After Sophia left, I finally opened Instagram. The comments were brutal.

"She's dangerous."

"She needs help."

"Imagine living with someone like this."

"She's a psycho."

I felt the panic claw up my throat. I was losing control of the story. It wasn't gone yet, but it was slipping.

I could still fix this. There had to be a way.

Monday morning, Dr. Brown dropped me at school, wished me a good day. I didn't speak to her.

Inside, the silence followed me like a shadow. Conversations stopped. Teachers looked at me like I was contagious. Friends I used to have wouldn't meet my eyes.

When I sat down at lunch, they got up and walked away.

I locked myself in a bathroom stall and listened to other girls laughing, talking about me like I wasn't there.

"She's seriously crazy."

"Freak."

"She deserves whatever's coming."

I blinked back the tears. I wouldn't cry here. I wouldn't let them see me crack.

In the hallway after school, I saw Audrey. She was alone. I wanted to talk to her. But when I got close, she brushed past me like I didn't exist.

The story was slipping away from me, but I'm not finished.

Not yet.

Mia's Social Worker's POV

The Jones case was the kind that haunted you.

I'd been working with children in the system for nearly ten years, but this one lingered in a way I wasn't prepared for. Audrey's story had gutted me, but Mia-Mia was a different weight entirely.

From the start, Mia had been reluctant to leave the Jones household. She hadn't clung to me like most displaced kids did. She hadn't cried or asked where she was going next. She'd only asked me, again and again, "When can I go back home?" Her voice hadn't wavered. Her eyes had been sharp, stubborn, insistent.

It left a knot in my stomach every time.

Mia didn't seem afraid of the Joneses. That was the problem. The records showed clear, sustained abuse of Audrey. But Mia's history with them was… complicated. She'd been part of the household for two years. She was involved. But she wasn't afraid of them. She wanted to return.

And that terrified me.

Because what if the Joneses used that? What if they paraded Mia in court as the "child who wanted to come back," painting themselves as loving parents torn apart by a so-called troubled girl's lies? If they won Mia back, would they then argue that Audrey should return, too?

The thought chilled me.

I'd read the files. I'd seen the evidence. Mia wasn't just another kid caught in the crossfire. The journals, the threatening notes, the detailed plans to torment Audrey, those weren't just adolescent outbursts. They were cold. Calculated. Cruel.

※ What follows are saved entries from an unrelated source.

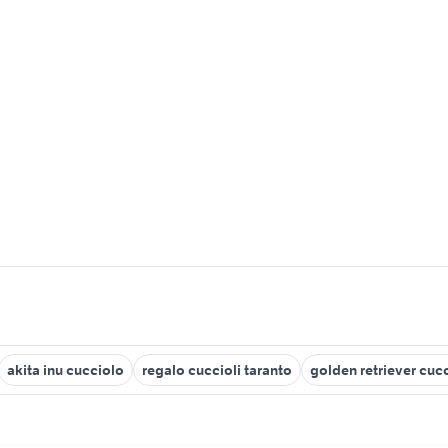
akita inu cucciolo
regalo cuccioli taranto
golden retriever cucc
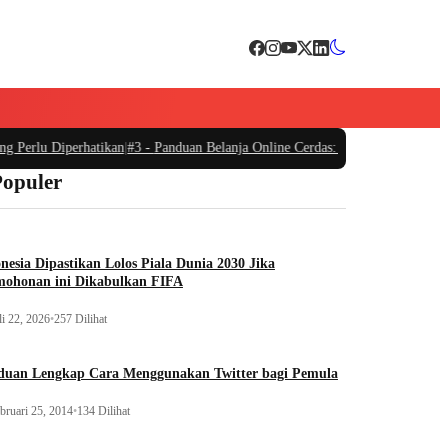
 Perlu Diperhatikan
|
#3 -
Panduan Belanja Online Cerdas: Pilih Produk dengan 
Populer
nesia Dipastikan Lolos Piala Dunia 2030 Jika
mohonan ini Dikabulkan FIFA
li 22, 2026
•
257 Dilihat
duan Lengkap Cara Menggunakan Twitter bagi Pemula
bruari 25, 2014
•
134 Dilihat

I was horrified by what Mia had done. She was thirteen, but sometimes she didn't feel thirteen. Sometimes she felt like something much older, much harder, wearing the skin of a middle schooler. If it were up to me, I would strongly recommend a psychiatric evaluation. She needed more than therapy. She needed intensive psychological intervention. But I could only recommend therapy. It was still the parents' decision.

And that's where the dilemma sat like a stone in my chest.

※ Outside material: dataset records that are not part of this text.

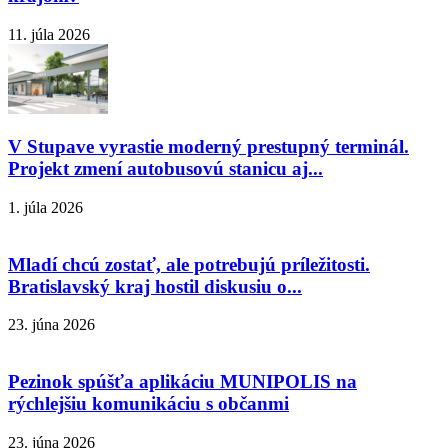
11. júla 2026
V Stupave vyrastie moderný prestupný terminál.
Projekt zmení autobusovú stanicu aj...
1. júla 2026
Mladí chcú zostať, ale potrebujú príležitosti.
Bratislavský kraj hostil diskusiu o...
23. júna 2026
Pezinok spúšťa aplikáciu MUNIPOLIS na
rýchlejšiu komunikáciu s občanmi
23. júna 2026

Even if the court granted the Joneses custody of Mia again, even if they genuinely didn't mistreat her before, what would they do to her now? Would they see her as a weapon, a pawn to win Audrey back? Or worse, would they resent Mia for failing to hold the secret together? Would they punish her in Audrey's place?

I couldn't predict them anymore. I wasn't sure anyone could.

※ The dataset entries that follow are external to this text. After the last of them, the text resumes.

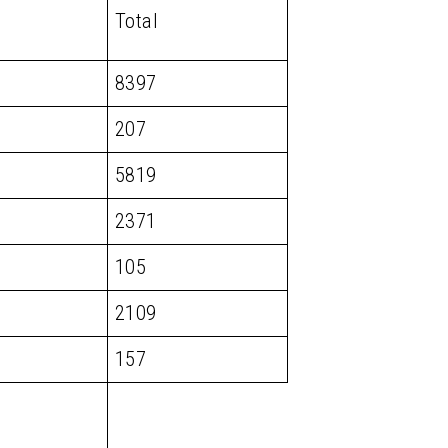
Total
8397
207
5819
2371
105
2109
157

I tapped my pen anxiously against the folder on my desk, re-reading the hearing schedule. It was Monday. The emergency hearing was set for Wednesday. I needed to visit Mia again before then. I needed to gauge where she was emotionally, how she was adjusting, whether she was still clinging to the fantasy of going back.

Maybe she would soften. Maybe Dr. Brown's structured home would help her start to see what a safe space could feel like.

But the truth was, I wasn't sure she wanted to.

I make a mental note to clear my schedule for Tuesday afternoon. I need to see Mia in person. No phone call could get me the answers I need. I had to see her eyes, read her posture, and look past her rehearsed lines.

Because in the courtroom, I would have to stand up and recommend what's best for her.

The problem was, I wasn't sure I knew what that was.